▶ _What you should do_: Needed from the data below: every line from the one with "Solicite um diagnóstico gratuito com a Altcom" up to and including the one with "de clientes com", repeated exactly and with nothing else.

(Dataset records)
——————

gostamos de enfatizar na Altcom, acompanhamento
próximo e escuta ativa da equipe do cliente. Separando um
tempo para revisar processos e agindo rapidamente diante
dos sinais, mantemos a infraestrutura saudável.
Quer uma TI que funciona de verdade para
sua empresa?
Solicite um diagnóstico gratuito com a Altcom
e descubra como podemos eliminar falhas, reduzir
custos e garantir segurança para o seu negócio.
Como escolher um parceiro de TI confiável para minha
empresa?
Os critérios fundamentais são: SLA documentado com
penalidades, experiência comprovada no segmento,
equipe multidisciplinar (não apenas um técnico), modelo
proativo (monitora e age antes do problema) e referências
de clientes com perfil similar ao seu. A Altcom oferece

——————

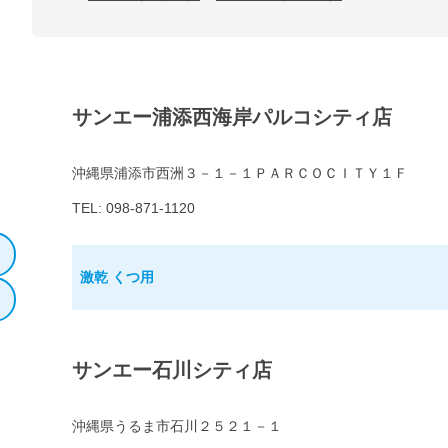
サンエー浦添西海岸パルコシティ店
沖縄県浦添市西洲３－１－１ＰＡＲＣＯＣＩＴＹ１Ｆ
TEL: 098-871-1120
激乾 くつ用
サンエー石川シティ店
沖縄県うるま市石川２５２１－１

——————

▶ _Answer to this task_:
Solicite um diagnóstico gratuito com a Altcom
e descubra como podemos eliminar falhas, reduzir
custos e garantir segurança para o seu negócio.
Como escolher um parceiro de TI confiável para minha
empresa?
Os critérios fundamentais são: SLA documentado com
penalidades, experiência comprovada no segmento,
equipe multidisciplinar (não apenas um técnico), modelo
proativo (monitora e age antes do problema) e referências
de clientes com perfil similar ao seu. A Altcom oferece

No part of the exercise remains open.